We are making an effort to get someone at DHS to discuss these numbers, but that has not happened yet. I, for one, find it hard to believe that the giant Infosys secured only 69 new H-1Bs in 2018.
In the meantime, the outsourcers have filed a cluster of 40 lawsuits in federal court against the new practices of DHS in this regard, saying that the government is trying to put the outsourcers out of business.
There is a Little League quality to these lawsuits. A team, which has been winning with average scores of 19 to one (i.e., a 95 percent approval rate) after a while is winning only with scores of three to one (a 75 percent approval rate).
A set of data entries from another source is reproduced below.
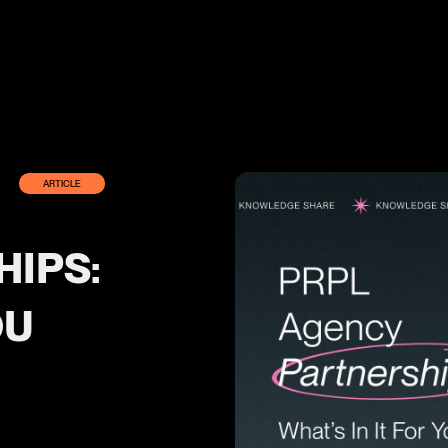
ARTICLE
IPS:
OU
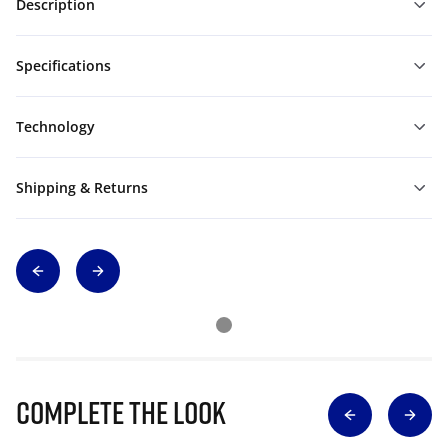
Description
Specifications
Technology
Shipping & Returns
Complete The Look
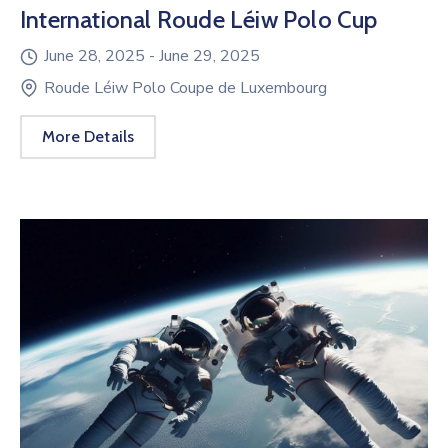
International Roude Léiw Polo Cup
June 28, 2025 -
June 29, 2025
Roude Léiw Polo Coupe de Luxembourg
More Details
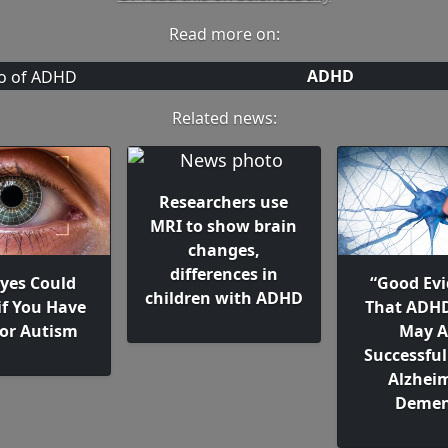
Read more on:
ADHD
Related news:
Researchers use
MRI to show brain
changes,
differences in
Eyes Could
“Good Evi
children with ADHD
if You Have
That ADH
or Autism
May A
Successful
Alzheim
Demen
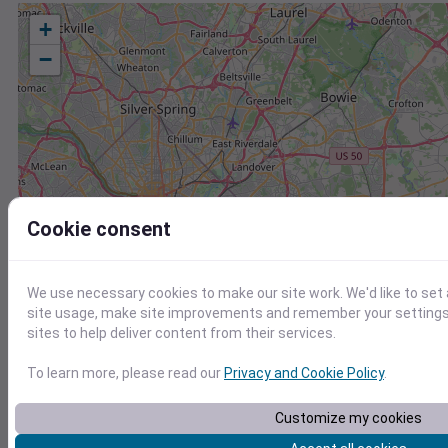
+
−
Cookie consent
We use necessary cookies to make our site work. We'd like to set
site usage, make site improvements and remember your settings.
sites to help deliver content from their services.
To learn more, please read our
Privacy and Cookie Policy
.
Customize my cookies
Station
Id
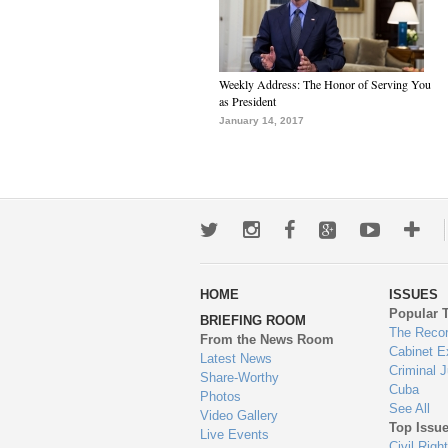
Weekly Address: The Honor of Serving You
as President
January 14, 2017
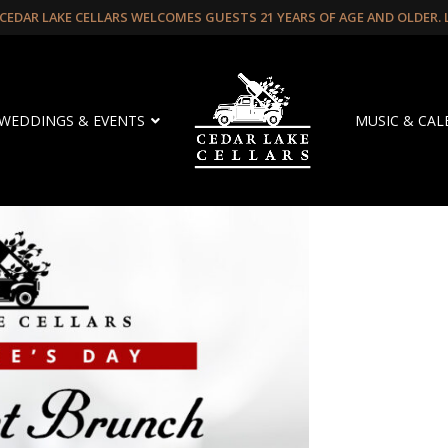
CEDAR LAKE CELLARS WELCOMES GUESTS 21 YEARS OF AGE AND OLDER.
WEDDINGS & EVENTS
MUSIC & CA
 Brunch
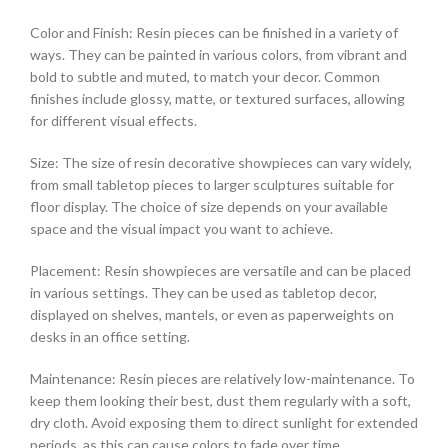
Color and Finish: Resin pieces can be finished in a variety of
ways. They can be painted in various colors, from vibrant and
bold to subtle and muted, to match your decor. Common
finishes include glossy, matte, or textured surfaces, allowing
for different visual effects.
Size: The size of resin decorative showpieces can vary widely,
from small tabletop pieces to larger sculptures suitable for
floor display. The choice of size depends on your available
space and the visual impact you want to achieve.
Placement: Resin showpieces are versatile and can be placed
in various settings. They can be used as tabletop decor,
displayed on shelves, mantels, or even as paperweights on
desks in an office setting.
Maintenance: Resin pieces are relatively low-maintenance. To
keep them looking their best, dust them regularly with a soft,
dry cloth. Avoid exposing them to direct sunlight for extended
periods, as this can cause colors to fade over time.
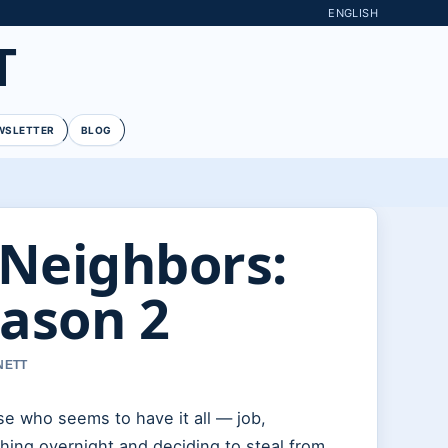
ENGLISH
T
WSLETTER
BLOG
 Neighbors:
eason 2
NETT
se who seems to have it all — job,
hing overnight and deciding to steal from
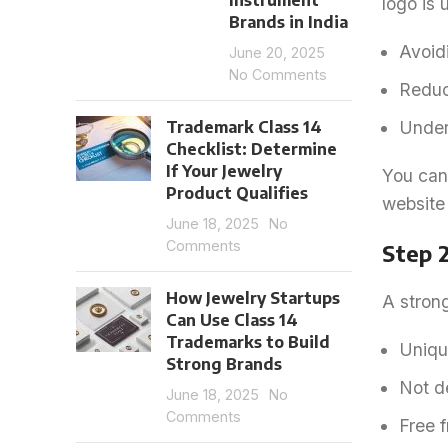
Instrument
logo is 
Brands in India
Avoidi
June 20, 2025
No Comments
Reduci
Trademark Class 14
Under
Checklist: Determine
If Your Jewelry
You can 
Product Qualifies
website 
June 18, 2025
No
Comments
Step 
How Jewelry Startups
A strong
Can Use Class 14
Trademarks to Build
Uniqu
Strong Brands
Not de
June 18, 2025
No
Comments
Free f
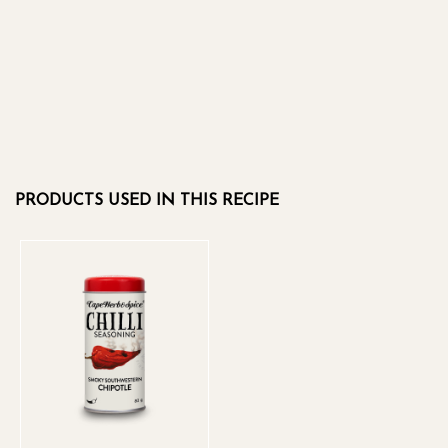
PRODUCTS USED IN THIS RECIPE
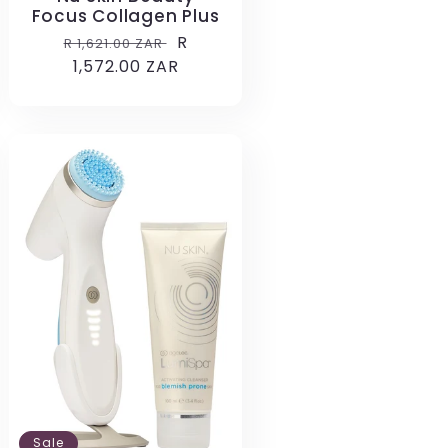
Focus Collagen Plus
Regular
Sale
R
R 1,621.00 ZAR
price
1,572.00 ZAR
price
Sale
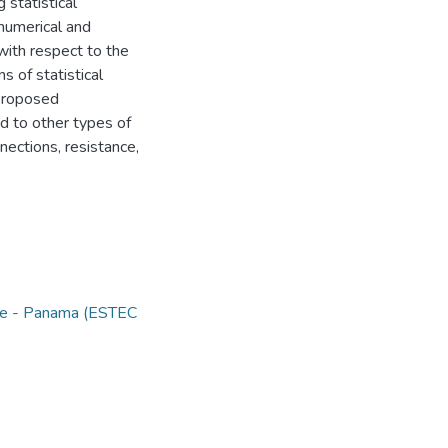
 statistical
numerical and
 with respect to the
s of statistical
 proposed
d to other types of
ections, resistance,
nce - Panama (ESTEC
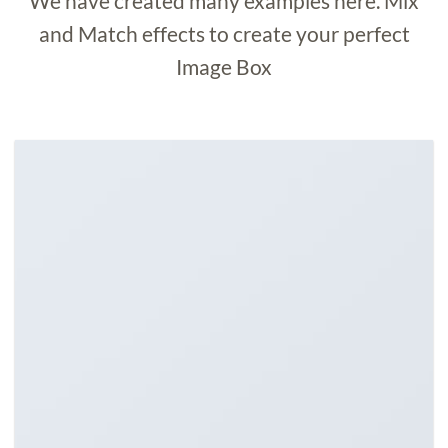
We have created many examples here. Mix
and Match effects to create your perfect
Image Box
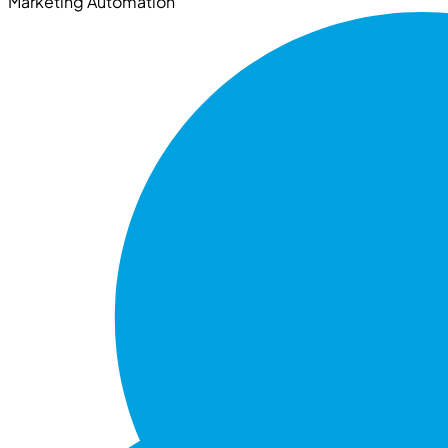
Marketing Automation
Ignoring the number of victories and focusing only the margins of victory, the petulant Little League team goes into federal court, seeking a new set of umpires to get rid of the nasty ones who are accused of conspiring to lower their margins of victory.
DHS has offered a list of reasons why it has raised the H-1B denial rates; the top four are:
- The petitioner did not establish that the position qualifies as a specialty occupation;
- The petitioner (i.e., the employer) did not have a valid employer-employee relationship with the worker;
- The petitioner failed to establish it has qualifying off-site work for the duration of the visa; and
- The petitioner failed to show that the worker had the needed qualifications for the job in question.
The second and third of these reasons deal with the outsourcers, while the whole set relates to all H-1B employers.
The H-1B employers have relied on the government to not to ask too many questions in prior years, and now that the DHS adjudicators are starting to do so, they are crying foul.